Questioning reinforces the summarizing and carries the learner one more step along in the comprehension activity (Palincsar & Brown, 1984). Questioning is a flexible strategy to the extent that students can be taught and encouraged to generate questionss at many levels.
Harris and Graham (2007) states that questioning are constructed about important information, rather than about unimportant details, in the descriptive text. Question generation allows readers to self-test their understanding of the descriptive text and helps them to identify what is important in the story. To learn this strategy, students are instructed to select important information from the paragraph and use the words who, how, when, where, and why to make up questions. Students are taught to ask questions about the main idea of the passage, questions about important details, and questions for which the passage does not provide the answer.
Summarizing provides the opportunity to identify and integrate the most important information in the text (Palincsar & Brown, 1984). A descriptive text can be summarized across sentences, paragraphs, and the passage as a whole. When the students first begin the Reciprocal Teaching procedure, their efforts are generally focused on the sentences and paragraph levels.

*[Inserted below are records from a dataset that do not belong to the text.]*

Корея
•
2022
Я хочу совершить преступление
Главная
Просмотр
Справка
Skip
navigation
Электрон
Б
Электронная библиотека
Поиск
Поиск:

According to Harris and Graham (2007), a summary is one or two sentence statement that tells the most important ideas contained in a paragraph or section of descriptive text. The summary should contain only the most important ideas and should not include unimportant details. A summary should be in the students’ own words. Summarizing can improve understanding and memory of what is read. Students are instructed to locate the topic sentence of a paragraph. If there is no topic sentence, they are taught to make up their own topic sentence by combining the sentences they have underlined as containing the most relevant ideas. Students are then instructed to locate the most important details that support the topic sentence and to delete what is unimportant or redundant. Finally, they are instructed to restate the main idea and supporting details in their own words.
Carter, C. J. 2001. Reciprocal Teaching: The Application of a Reading Improvement Strategy on Urban Students in Highland Park, Michigan, 1993-1995. Geneva: The International Bureau of Education.

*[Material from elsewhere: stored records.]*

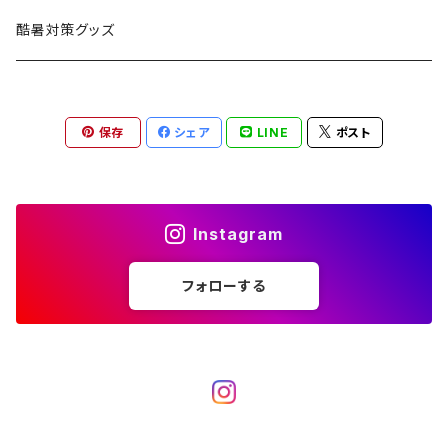
ハンモック
アクセサリー
その他
LEDライト
焚火台
BEDROCK SANDALS
クッキングギア
暖房器具
ヘッドギア
アウトレット
酷暑対策グッズ
ブランケット
アクセサリー
薪ストーブ
バーナー／ストーブ
石油ストーブ
Belmont
ボトル／ハイドレーション
ナイフ、刃物
サングラス
アクセサリー
保存
シェア
LINE
ポスト
七輪、グリル
クッカー
ガスストーブ
ナイフ
BRING
ヘッドライト／ランタン
クッキングギア
フットウェア
アクセサリー
カトラリー
湯たんぽ
斧、鉈
バーナー／ストーブ
BROOKLYN WORKS
アクセサリー
コンテナ、ギアケース
アクセサリー
Instagram
コーヒーアイテム
アクセサリー
アクセサリー
クッカー
B.V.D.
ラック、スタンド
キッズ
フォローする
アクセサリー
カトラリー
CALMA STORE
クーラーボックス
コーヒーアイテム
ハードクーラーボックス
CAMPROCK
ウォーターキャリア
アクセサリー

Harris, K. R. & Graham, S. 2007. Teaching Reading Comprehension to Students with Learning Difficulties. New York: Guildford Press.
Lysynchuk, L. M., Pressley, M. & Vye, N. J. 1990. Reciprocal Teaching Improves Standardized Reading Comprehension Performance in Poor Comprehenders. The Elementary School Journal, 90, p. 469-484.
Palincsar, A.S. & Brown, A.L. 1984. Reciprocal Teaching of Comprehension Fostering and Comprehension Monitoring Activities, Cognitive and Instruction. p.117-175.